YEARS AGO


Today is Wednesday, Nov. 5, the 309th day of 2014. There are 56 days left in the year.

ASSOCIATED PRESS

On this date in:

1605: The “Gunpowder Plot” fails as Guy Fawkes is seized before he could blow up the English Parliament.

1781: The Continental Congress elects John Hanson of Maryland its chairman, giving him the title of “President of the United States in Congress Assembled.”

1872: Suffragist Susan B. Anthony defies the law by attempting to cast a vote for President Ulysses S. Grant. (Anthony was convicted by a judge and fined $100, but she never paid the fine.)

1912: Democrat Woodrow Wilson is elected president, defeating Progressive Party candidate Theodore Roosevelt, incumbent Republican William Howard Taft and Socialist Eugene V. Debs.

1914: Britain and France declare war against the Ottoman Empire; Britain also annexes Cyprus.

1938: Samuel Barber’s “Adagio for Strings” and “Essay for Orchestra” debut on the NBC Blue radio network as they are performed by the NBC Symphony Orchestra, conducted by Arturo Toscanini.

1940: President Franklin D. Roosevelt wins an unprecedented third term in office as he defeats Republican challenger Wendell L. Willkie.

1964: NASA launches Mariner 3, which was supposed to fly by Mars, but the spacecraft failed to reach its destination.

1968: Republican Richard M. Nixon wins the presidency, defeating Democratic Vice President Hubert H. Humphrey and American Independent candidate George C. Wallace.

1974: Democrat Ella T. Grasso is elected governor of Connecticut, becoming the first woman to win a gubernatorial office without succeeding her husband.

1989: Death claims pianist Vladimir Horowitz in New York at age 86 and singer-songwriter Barry Sadler in Murfreesboro, Tenn., at age 49.

1990: Rabbi Meir Kahane, the Brooklyn-born Israeli extremist, is shot to death at a New York hotel. (Egyptian native El Sayyed Nosair was convicted of the slaying in federal court.)

1994: Former President Ronald Reagan discloses he has Alzheimer’s disease.

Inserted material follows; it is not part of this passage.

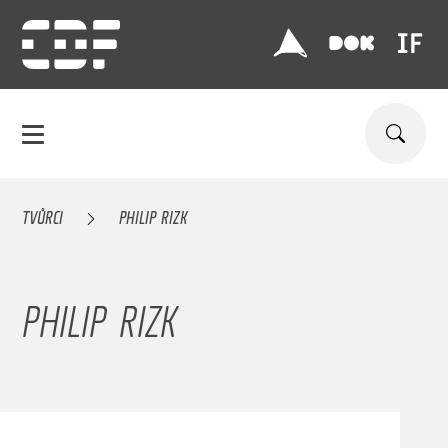
TVŮRCI
PHILIP RIZK
PHILIP RIZK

2004: The Kremlin announces that Russia has given final approval to the Kyoto Protocol on global warming.

2009: A shooting rampage at the Fort Hood Army post in Texas leaves 13 people dead; Maj. Nidal Hasan, an Army psychiatrist, is later convicted of murder and sentenced to death.

2013: Republican Gov. Chris Christie wins a resounding re-election victory in Democratic-leaning New Jersey, while Democrat Terry McAuliffe prevails in Virginia’s gubernatorial contest.

Toronto Mayor Rob Ford acknowledges for the first time that he had smoked crack “probably a year ago” when he was in a “drunken stupor,” but he refused to resign despite immense pressure to step aside as leader of Canada’s largest city.

VINDICATOR FILES

1989: The Rev. Jerry Falwell, in Youngstown to watch his Liberty University Flames play the YSU Penguins, says he is content with his retreat from the world of politics into that of the ministry and academia.

YSU’s Penguins gain 509 yards, 413 of them on the ground, in a 41-14 victory over Liberty University of Lynchburg, Va.

1974: Howard Castle, 56, is struck and killed by a hit-skip driver as he was reaching into his newspaper box at 900 Tibbetts-Wick Road.

A purse with a bullet lodged in it is found at the Pointview Recreation area of Lake Milton. The purse belonged to a missing woman, Patricia Cellio, 20, of Youngstown,

The Ohio Department of Natural Resources lifts an order that Youngstown breach Lake Milton dam and gives the city until May 31 to undertake initial work to assure the safety of the structure.

1964: Sen Edward M. Kennedy, still hospitalized with a broken back suffered in a plane crash, wins re-election by a million votes.

Hawaii elects its first congresswoman, Patsy Mink, a 37-year-old lawyer.

1939: The first 215 of the 618 housing units in the Westlake low-cost housing project may become ready for occupancy in December, Paul L. Strait, managing director of the Youngstown Metropolitan Housing Authority, says.

The Vindicator’s straw poll shows that Judge William B. Spagnola is on track to win Youngstown’s eight-man mayoral race, followed by Arthur H. Williams and John W. Powers.

Pliny H. Powers, superintendent of schools, tells some 500 parents, children and friends of the schools at the laying of the cornerstone for the new Hillman Junior High School that “building of this school is democracy in action.”